Used to do this for a living. 5 in 1 scrapers work the best. The curved edge works great on the prop shafts and flat edge for the props. There is also a pointed side that is handy for cleaning barnacles off of the speed wheels. For through holes I always used a long flat blade ground down to dull edges but a long screwdriver should work equally well just be careful. For the hull I've found that floor buffer pads work great. Just cut them up into sections. Be very gentle with ablative bottoms.


----------



## FelixH (Sep 28, 2007)

> *Mike aka FishWerks (9/5/2008)* The primary concern is what you may ingest via your regulator.


That really shouldn't be a concern... the only thing you should be getting through your regulator is breathing gas/air from the tank or compressor.


----------



## Xakane (Aug 11, 2009)

The problem is that that while you are cleaning the boat you usually have your back to the ground, sand and other debris gets into your regulator and it leaks.
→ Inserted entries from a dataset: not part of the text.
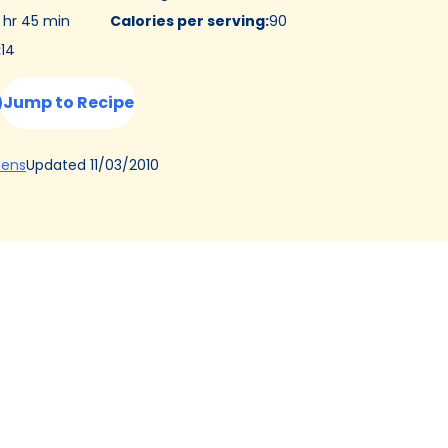
 hr 45 min
Calories per serving
:
90
:
14
Jump to Recipe
(Opens
Updated
11/03/2010
hens
in
a
new
tab)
On a typical dive you don't notice it because the water makes it's way right back out but when your on your back it has a tendency to drip right into your mouth. Not good.


----------



## Mike aka FishWerks (Oct 22, 2007)

> *FelixH (8/14/2009)*
> 
> 
> > *Mike aka FishWerks (9/5/2008)* The primary concern is what you may ingest via your regulator.
> ...






Thanks for your input Felix. What "should" be and _will_ be are two entirely different critters. 



For the OP I'll say it again, watch the paint and the sh#t that comes with it.


----------